> TRY IT:
Among the entries that follow, find every line with the word "offres" and list it.

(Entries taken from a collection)
----
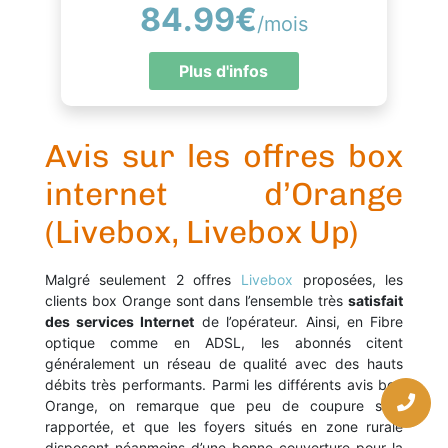
84.99€
/mois
Plus d'infos
Avis sur les offres box
internet d’Orange
(Livebox, Livebox Up)
Malgré seulement 2 offres
Livebox
proposées, les
clients box Orange sont dans l’ensemble très
satisfait
des services Internet
de l’opérateur. Ainsi, en Fibre
optique comme en ADSL, les abonnés citent
généralement un réseau de qualité avec des hauts
débits très performants. Parmi les différents avis box
Orange, on remarque que peu de coupure sont
rapportée, et que les foyers situés en zone rurale
disposent néanmoins d’une bonne couverture pour la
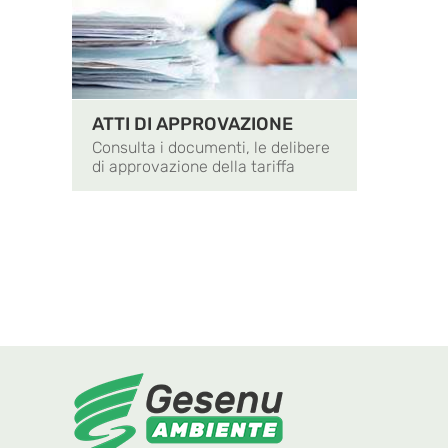
ATTI DI APPROVAZIONE
Consulta i documenti, le delibere
di approvazione della tariffa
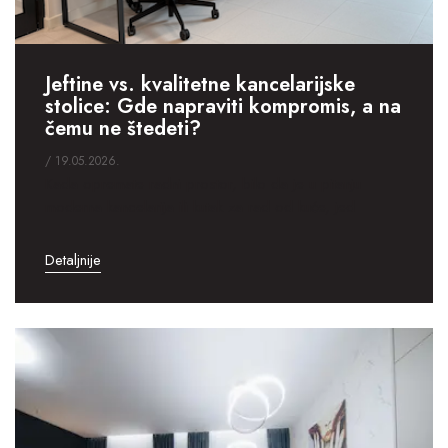
Jeftine vs. kvalitetne kancelarijske
stolice: Gde napraviti kompromis, a na
čemu ne štedeti?
/ 19.05.2026.
Kada opremate radni prostor, bilo da je u pitanju
moderna kancelarija ili kutak za rad od kuće, jed
Detaljnije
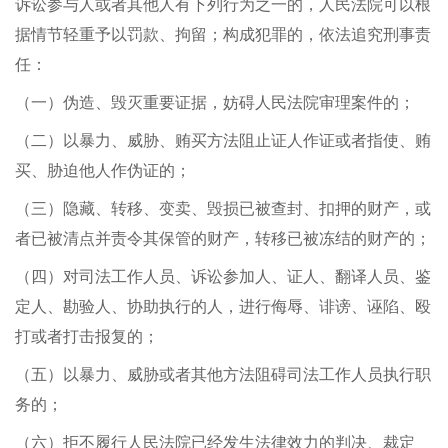
诉讼参与人或者其他人有下列行为之一的，人民法院可以根
据情节轻重予以罚款、拘留；构成犯罪的，依法追究刑事责
任：
（一）伪造、毁灭重要证据，妨碍人民法院审理案件的；
（二）以暴力、威胁、贿买方法阻止证人作证或者指使、贿
买、胁迫他人作伪证的；
（三）隐藏、转移、变卖、毁损已被查封、扣押的财产，或
者已被清点并责令其保管的财产，转移已被冻结的财产的；
（四）对司法工作人员、诉讼参加人、证人、翻译人员、鉴
定人、勘验人、协助执行的人，进行侮辱、诽谤、诬陷、殴
打或者打击报复的；
（五）以暴力、威胁或者其他方法阻碍司法工作人员执行职
务的；
（六）拒不履行人民法院已经发生法律效力的判决、裁定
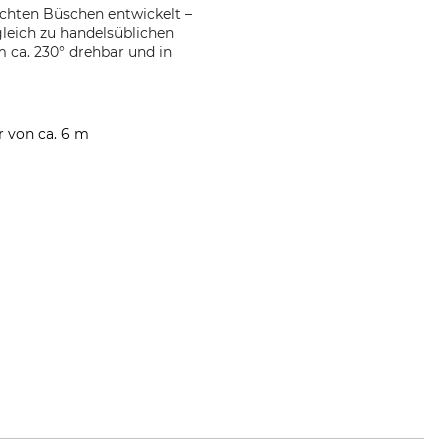
ichten Büschen entwickelt –
leich zu handelsüblichen
 ca. 230° drehbar und in
r von ca. 6 m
----
> SOLUTION:
Avis sur les offres box
Malgré seulement 2 offres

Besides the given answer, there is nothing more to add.